On Her Majesty’s Secret Service” (1969)

James Bond (George Lazenby) is on the trail of Ernst Stavro Blofeld (Telly Savalas), now hiding in an exclusive clinic in Switzerland. Blofeld’s latest scheme is a world-wide blackmail plot, assisted by a number of lovely ladies under Blofeld’s hypnotic control. Complicating matters is the mutual attraction Bond feels toward Tracy di Vicenso (Diana Rigg), daughter of the head of the Union Corse crime syndicate.

Description: James Bond is on the hunt for Ernst Stavro Blofeld, tracing him to an exclusive clinic in Switzerland.

James Bond: Allergy vaccines? Bacteria. Bacteriological Warfare.

Ernst Stavro Blofeld: With a difference. Our big breakthrough since last summer has been the confection of a certain… Virus Omega.

James Bond: Infertility.

Ernst Stavro Blofeld: TOTAL Infertility! In plants and animals. Not just disease in a few herds, Mr. Bond. Or the loss of a single crop. But the destruction of a whole strain. Forever! Throughout an entire continent. If my demands are not met, I shall proceed with the systematic extinction of whole species of cereals and livestock all over the world!

The release vector for this infertility virus is the unique part: the clinic was described as a last-chance resort for women with food and related allergies. Part of their treatment used hypnosis to reinforce their feelings toward the objects of their allergies, a state Blofeld used to condition them to obedience. (In the original novel, they are told that the virus or related pathogen is a secret that will enhance the breed, to alleviate any possible fears or worries on the part of the women.) Each was given a portion of the virus and instructions on when to activate a radio to receive their orders to release it.

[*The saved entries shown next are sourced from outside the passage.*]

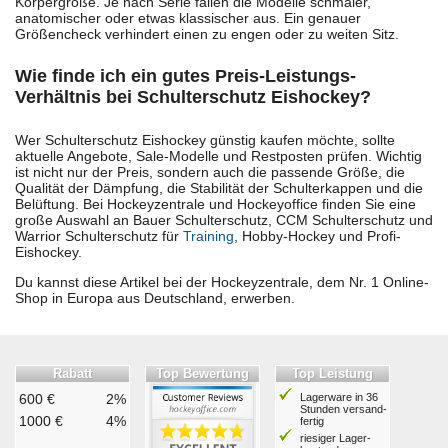
Körpergröße. Je nach Serie fallen die Modelle schmaler,
anatomischer oder etwas klassischer aus. Ein genauer
Größencheck verhindert einen zu engen oder zu weiten Sitz.
Wie finde ich ein gutes Preis-Leistungs-
Verhältnis bei Schulterschutz Eishockey?
Wer Schulterschutz Eishockey günstig kaufen möchte, sollte
aktuelle Angebote, Sale-Modelle und Restposten prüfen. Wichtig
ist nicht nur der Preis, sondern auch die passende Größe, die
Qualität der Dämpfung, die Stabilität der Schulterkappen und die
Belüftung. Bei Hockeyzentrale und Hockeyoffice finden Sie eine
große Auswahl an Bauer Schulterschutz, CCM Schulterschutz und
Warrior Schulterschutz für
Training
, Hobby-Hockey und Profi-
Eishockey.
Du kannst diese Artikel bei der Hockeyzentrale, dem Nr. 1 Online-
Shop in Europa aus Deutschland, erwerben.
Rabatt
Top Bewertung
Top Leistung
600 €
2%
Lagerware in 36
Stunden ver­sand­
1000 €
4%
fertig
riesiger Lager­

Lacking assistance from his superiors, Bond turns to the Union Corse for help in assaulting the clinic and stopping Blofeld. The raid is a success but Blofeld manages to escape. Bond marries Tracy, but their honeymoon is cut short when Blofeld attacks their car after the wedding: Bond survives but Tracy is killed, setting the stage for Bond’s quest for vengeance over the next several films.

Commentary: When first released, it suffered from the inevitable comparison between Lazenby and Connery, which is unfortunate in that almost no one could fill Sean Connery’s place. In many regards, though, this was an excellent Bond film. It is one of the early Bond films so it closely follows the original novel, more closely than even its predecessors with the changes helping the film: Blofeld’s blackmail scheme in the novel was only against Britain in the novel but here its global, for instance.

As in the original novel, the hypnosis aspects are well done. The first induction seen, performed at a time when the subjects are half-asleep and totally vulnerable, is quite believable; the second, at the farewell party, appears to be drug-assisted (note that Irma Blunt does not drink as the rest of the woman have) although not stated as such and would not be necessary, given the their constant hypnotic conditioning and reinforcement.

Recommendation: Definitely recommended. This is one of the best Bond films (of the early films, I put it third behind “From Russia With Love” and “Doctor No”) in a number of ways: the way it emphasizes the core elements of Bond, the down-to-earth action and fight scenes, the little bits of casual humor (“This never happened to the other guy.”), the lovely outdoor sequences, the romance (a rarity for Bond films.) Plus, the presence of Diana Rigg as the tempestuous Tracy as the perfect woman for Bond.


  • Given the multi-national aspect of the women at the clinic, not all spoke English. Fortunately, one of them, Catherina Von Schell, was multi-lingual and assisted with the translations. She was also the woman who shows up in Bond’s room after his assignation with Rose. Schell would later appear as the alien Maia in the second season of “Space: 1999”.
  • It is also difficult to believe the movie only cost $7M to produce and took in over $64M. In these times, I would expect the costs to be at least 50x that cost, and the box office similar.


  • It was the only film that George Lazenby starred in as Bond (he turned down a multi-film contract.)
  • It was the only film in which Bond was actually married (instead of being under cover as in “You Only Live Twice”.)
  • It was the only Bond film (after the first) without a true title song, using instead “We Have All the Time in the World” midway through the film.
  • It was the first Bond film to use slow motion photography and flashbacks.
  • It was the only Bond film shot and staged entirely in Europe.
  • During the ice skating sequences, a double was used for Diana Rigg because she didn’t know how to ice skate.
  • Most of the major members of “The Avengers” TV series would appear in a Bond film, but Joanna Lumley was the only one to appear before appearing the series, appearing as one of the women in the clinic. Lumley also assisted with dubbing the English voices for the foreign actresses.
  • This was Ilse Steppat’s (Irma Bunt) first and only English speaking role: she died of a heart attack a week after the movie premiered. Her career in German and European productions lasted over 20 years.